Entries taken from a collection
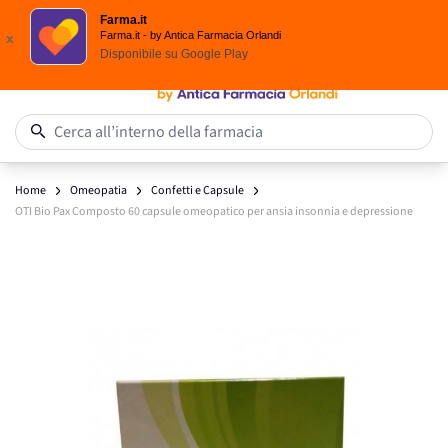
Spedizione
Gratuita
| Ordine minimo 24,90 €
Farma.it
Salta al contenuto
Farma.it - by Antica Farmacia Orlandi
x
Disponibile su
Google Play
0
Cerca all’interno della farmacia
Home
Omeopatia
Confetti e Capsule
OTI Bio Pax Composto 60 capsule omeopatico per ansia insonnia e depressione
Main image
Click to view image in fullscreen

§ **What is being asked**
Wherever the string "image" is found in the entries, copy the line it sits in.

§ **Solution for this problem**
Main image
Click to view image in fullscreen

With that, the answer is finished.